The answer must be the full listing, written out exactly.

[[ Records for this task open ]]

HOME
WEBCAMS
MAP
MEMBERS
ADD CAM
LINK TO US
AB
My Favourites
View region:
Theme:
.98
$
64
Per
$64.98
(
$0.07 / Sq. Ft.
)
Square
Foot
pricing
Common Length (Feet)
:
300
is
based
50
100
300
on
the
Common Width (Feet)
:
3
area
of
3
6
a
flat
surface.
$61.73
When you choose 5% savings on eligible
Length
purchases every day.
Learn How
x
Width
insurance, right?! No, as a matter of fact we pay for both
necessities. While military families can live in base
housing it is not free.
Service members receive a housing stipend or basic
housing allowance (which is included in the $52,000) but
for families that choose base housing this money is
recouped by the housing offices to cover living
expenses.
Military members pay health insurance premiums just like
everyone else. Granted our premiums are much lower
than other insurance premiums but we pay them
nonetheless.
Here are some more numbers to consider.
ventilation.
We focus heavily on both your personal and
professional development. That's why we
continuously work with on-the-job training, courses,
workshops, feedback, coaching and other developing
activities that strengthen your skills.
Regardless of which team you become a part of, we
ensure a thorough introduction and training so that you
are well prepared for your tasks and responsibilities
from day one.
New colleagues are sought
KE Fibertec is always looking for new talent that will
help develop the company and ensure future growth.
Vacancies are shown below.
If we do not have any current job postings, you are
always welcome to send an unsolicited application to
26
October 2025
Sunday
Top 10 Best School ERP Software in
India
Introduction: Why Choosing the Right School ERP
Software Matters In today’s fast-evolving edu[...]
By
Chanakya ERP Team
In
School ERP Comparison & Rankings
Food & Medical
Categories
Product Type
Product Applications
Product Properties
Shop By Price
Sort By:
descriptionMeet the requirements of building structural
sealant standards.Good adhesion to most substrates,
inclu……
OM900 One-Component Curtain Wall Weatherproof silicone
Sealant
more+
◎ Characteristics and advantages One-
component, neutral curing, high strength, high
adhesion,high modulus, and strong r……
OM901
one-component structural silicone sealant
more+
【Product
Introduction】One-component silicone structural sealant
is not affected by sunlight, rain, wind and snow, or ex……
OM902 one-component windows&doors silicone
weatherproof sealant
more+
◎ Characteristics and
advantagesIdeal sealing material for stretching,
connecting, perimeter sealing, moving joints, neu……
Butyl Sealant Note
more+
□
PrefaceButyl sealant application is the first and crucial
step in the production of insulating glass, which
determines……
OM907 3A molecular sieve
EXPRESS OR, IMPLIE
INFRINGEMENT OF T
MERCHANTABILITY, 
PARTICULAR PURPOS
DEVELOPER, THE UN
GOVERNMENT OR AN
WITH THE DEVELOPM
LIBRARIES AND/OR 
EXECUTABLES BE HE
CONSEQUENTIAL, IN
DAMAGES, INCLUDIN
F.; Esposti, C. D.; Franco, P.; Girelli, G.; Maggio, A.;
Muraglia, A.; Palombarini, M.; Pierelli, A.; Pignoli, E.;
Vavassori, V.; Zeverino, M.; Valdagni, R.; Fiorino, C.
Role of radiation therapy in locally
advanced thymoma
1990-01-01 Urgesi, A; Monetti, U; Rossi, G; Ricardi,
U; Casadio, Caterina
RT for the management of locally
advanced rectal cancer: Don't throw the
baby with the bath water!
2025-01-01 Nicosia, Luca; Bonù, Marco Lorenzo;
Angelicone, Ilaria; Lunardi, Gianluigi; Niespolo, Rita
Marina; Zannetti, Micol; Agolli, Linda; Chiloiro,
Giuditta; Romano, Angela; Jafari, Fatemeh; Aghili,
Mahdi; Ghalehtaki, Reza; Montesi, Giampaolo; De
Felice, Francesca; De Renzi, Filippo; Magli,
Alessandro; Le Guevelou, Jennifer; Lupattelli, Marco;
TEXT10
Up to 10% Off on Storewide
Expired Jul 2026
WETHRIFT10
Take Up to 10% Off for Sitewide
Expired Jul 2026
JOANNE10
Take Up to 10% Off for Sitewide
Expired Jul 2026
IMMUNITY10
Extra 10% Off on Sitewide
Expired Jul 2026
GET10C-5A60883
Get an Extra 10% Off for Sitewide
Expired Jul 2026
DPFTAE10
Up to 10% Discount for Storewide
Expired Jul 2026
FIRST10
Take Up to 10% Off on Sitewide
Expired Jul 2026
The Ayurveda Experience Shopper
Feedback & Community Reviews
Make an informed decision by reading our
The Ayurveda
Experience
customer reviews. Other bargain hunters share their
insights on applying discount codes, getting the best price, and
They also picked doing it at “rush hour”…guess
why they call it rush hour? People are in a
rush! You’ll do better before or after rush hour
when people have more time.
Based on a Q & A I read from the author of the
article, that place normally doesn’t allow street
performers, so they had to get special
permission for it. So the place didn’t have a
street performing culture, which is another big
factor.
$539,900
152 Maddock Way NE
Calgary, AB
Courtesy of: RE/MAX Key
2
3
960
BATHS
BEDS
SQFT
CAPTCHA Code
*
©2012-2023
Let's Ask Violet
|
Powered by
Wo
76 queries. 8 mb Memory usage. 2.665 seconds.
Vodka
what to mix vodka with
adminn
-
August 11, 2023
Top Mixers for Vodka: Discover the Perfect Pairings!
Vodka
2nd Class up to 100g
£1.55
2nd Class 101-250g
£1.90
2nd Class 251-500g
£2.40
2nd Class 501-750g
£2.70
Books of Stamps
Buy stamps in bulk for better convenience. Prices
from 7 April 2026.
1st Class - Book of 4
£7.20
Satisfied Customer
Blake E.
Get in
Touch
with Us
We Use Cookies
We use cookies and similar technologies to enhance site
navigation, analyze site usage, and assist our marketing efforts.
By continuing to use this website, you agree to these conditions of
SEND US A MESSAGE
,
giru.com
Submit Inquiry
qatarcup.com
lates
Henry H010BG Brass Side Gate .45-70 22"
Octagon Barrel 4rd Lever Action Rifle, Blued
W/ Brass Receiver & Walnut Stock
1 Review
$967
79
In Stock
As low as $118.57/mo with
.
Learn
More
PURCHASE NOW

[[ Records for this task closed ]]

> Your solution
HOME
WEBCAMS
MAP
MEMBERS
ADD CAM
LINK TO US
AB
My Favourites
View region:
Theme:
.98
$
64
Per
$64.98
(
$0.07 / Sq. Ft.
)
Square
Foot
pricing
Common Length (Feet)
:
300
is
based
50
100
300
on
the
Common Width (Feet)
:
3
area
of
3
6
a
flat
surface.
$61.73
When you choose 5% savings on eligible
Length
purchases every day.
Learn How
x
Width
insurance, right?! No, as a matter of fact we pay for both
necessities. While military families can live in base
housing it is not free.
Service members receive a housing stipend or basic
housing allowance (which is included in the $52,000) but
for families that choose base housing this money is
recouped by the housing offices to cover living
expenses.
Military members pay health insurance premiums just like
everyone else. Granted our premiums are much lower
than other insurance premiums but we pay them
nonetheless.
Here are some more numbers to consider.
ventilation.
We focus heavily on both your personal and
professional development. That's why we
continuously work with on-the-job training, courses,
workshops, feedback, coaching and other developing
activities that strengthen your skills.
Regardless of which team you become a part of, we
ensure a thorough introduction and training so that you
are well prepared for your tasks and responsibilities
from day one.
New colleagues are sought
KE Fibertec is always looking for new talent that will
help develop the company and ensure future growth.
Vacancies are shown below.
If we do not have any current job postings, you are
always welcome to send an unsolicited application to
26
October 2025
Sunday
Top 10 Best School ERP Software in
India
Introduction: Why Choosing the Right School ERP
Software Matters In today’s fast-evolving edu[...]
By
Chanakya ERP Team
In
School ERP Comparison & Rankings
Food & Medical
Categories
Product Type
Product Applications
Product Properties
Shop By Price
Sort By:
descriptionMeet the requirements of building structural
sealant standards.Good adhesion to most substrates,
inclu……
OM900 One-Component Curtain Wall Weatherproof silicone
Sealant
more+
◎ Characteristics and advantages One-
component, neutral curing, high strength, high
adhesion,high modulus, and strong r……
OM901
one-component structural silicone sealant
more+
【Product
Introduction】One-component silicone structural sealant
is not affected by sunlight, rain, wind and snow, or ex……
OM902 one-component windows&doors silicone
weatherproof sealant
more+
◎ Characteristics and
advantagesIdeal sealing material for stretching,
connecting, perimeter sealing, moving joints, neu……
Butyl Sealant Note
more+
□
PrefaceButyl sealant application is the first and crucial
step in the production of insulating glass, which
determines……
OM907 3A molecular sieve
EXPRESS OR, IMPLIE
INFRINGEMENT OF T
MERCHANTABILITY, 
PARTICULAR PURPOS
DEVELOPER, THE UN
GOVERNMENT OR AN
WITH THE DEVELOPM
LIBRARIES AND/OR 
EXECUTABLES BE HE
CONSEQUENTIAL, IN
DAMAGES, INCLUDIN
F.; Esposti, C. D.; Franco, P.; Girelli, G.; Maggio, A.;
Muraglia, A.; Palombarini, M.; Pierelli, A.; Pignoli, E.;
Vavassori, V.; Zeverino, M.; Valdagni, R.; Fiorino, C.
Role of radiation therapy in locally
advanced thymoma
1990-01-01 Urgesi, A; Monetti, U; Rossi, G; Ricardi,
U; Casadio, Caterina
RT for the management of locally
advanced rectal cancer: Don't throw the
baby with the bath water!
2025-01-01 Nicosia, Luca; Bonù, Marco Lorenzo;
Angelicone, Ilaria; Lunardi, Gianluigi; Niespolo, Rita
Marina; Zannetti, Micol; Agolli, Linda; Chiloiro,
Giuditta; Romano, Angela; Jafari, Fatemeh; Aghili,
Mahdi; Ghalehtaki, Reza; Montesi, Giampaolo; De
Felice, Francesca; De Renzi, Filippo; Magli,
Alessandro; Le Guevelou, Jennifer; Lupattelli, Marco;
TEXT10
Up to 10% Off on Storewide
Expired Jul 2026
WETHRIFT10
Take Up to 10% Off for Sitewide
Expired Jul 2026
JOANNE10
Take Up to 10% Off for Sitewide
Expired Jul 2026
IMMUNITY10
Extra 10% Off on Sitewide
Expired Jul 2026
GET10C-5A60883
Get an Extra 10% Off for Sitewide
Expired Jul 2026
DPFTAE10
Up to 10% Discount for Storewide
Expired Jul 2026
FIRST10
Take Up to 10% Off on Sitewide
Expired Jul 2026
The Ayurveda Experience Shopper
Feedback & Community Reviews
Make an informed decision by reading our
The Ayurveda
Experience
customer reviews. Other bargain hunters share their
insights on applying discount codes, getting the best price, and
They also picked doing it at “rush hour”…guess
why they call it rush hour? People are in a
rush! You’ll do better before or after rush hour
when people have more time.
Based on a Q & A I read from the author of the
article, that place normally doesn’t allow street
performers, so they had to get special
permission for it. So the place didn’t have a
street performing culture, which is another big
factor.
$539,900
152 Maddock Way NE
Calgary, AB
Courtesy of: RE/MAX Key
2
3
960
BATHS
BEDS
SQFT
CAPTCHA Code
*
©2012-2023
Let's Ask Violet
|
Powered by
Wo
76 queries. 8 mb Memory usage. 2.665 seconds.
Vodka
what to mix vodka with
adminn
-
August 11, 2023
Top Mixers for Vodka: Discover the Perfect Pairings!
Vodka
2nd Class up to 100g
£1.55
2nd Class 101-250g
£1.90
2nd Class 251-500g
£2.40
2nd Class 501-750g
£2.70
Books of Stamps
Buy stamps in bulk for better convenience. Prices
from 7 April 2026.
1st Class - Book of 4
£7.20
Satisfied Customer
Blake E.
Get in
Touch
with Us
We Use Cookies
We use cookies and similar technologies to enhance site
navigation, analyze site usage, and assist our marketing efforts.
By continuing to use this website, you agree to these conditions of
SEND US A MESSAGE
,
giru.com
Submit Inquiry
qatarcup.com
lates
Henry H010BG Brass Side Gate .45-70 22"
Octagon Barrel 4rd Lever Action Rifle, Blued
W/ Brass Receiver & Walnut Stock
1 Review
$967
79
In Stock
As low as $118.57/mo with
.
Learn
More
PURCHASE NOW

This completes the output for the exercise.